** Extracted information **
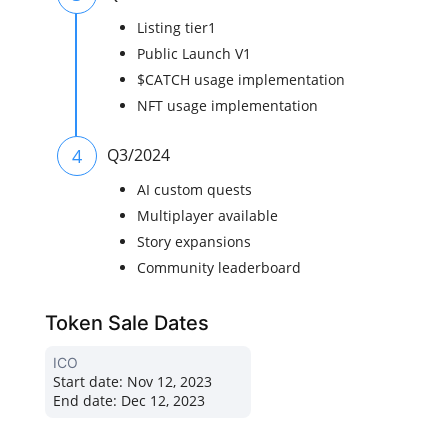
Listing tier1
Public Launch V1
$CATCH usage implementation
NFT usage implementation
4
Q3/2024
AI custom quests
Multiplayer available
Story expansions
Community leaderboard
Token Sale Dates
ICO
Start date:
Nov 12, 2023
End date:
Dec 12, 2023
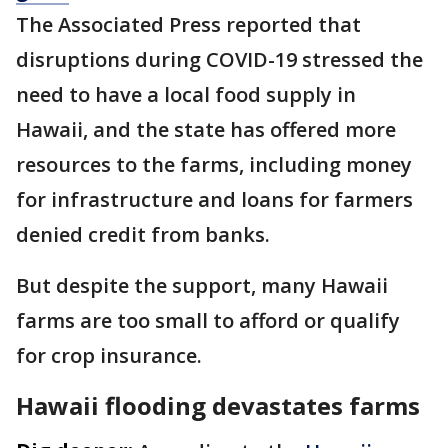
The Associated Press reported that
disruptions during COVID-19 stressed the
need to have a local food supply in
Hawaii, and the state has offered more
resources to the farms, including money
for infrastructure and loans for farmers
denied credit from banks.
But despite the support, many Hawaii
farms are too small to afford or qualify
for crop insurance.
Hawaii flooding devastates farms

** Work instruction **
Say how many lines of the listing above contain "implementation", giving nothing but the number.

** Reply to the task **
2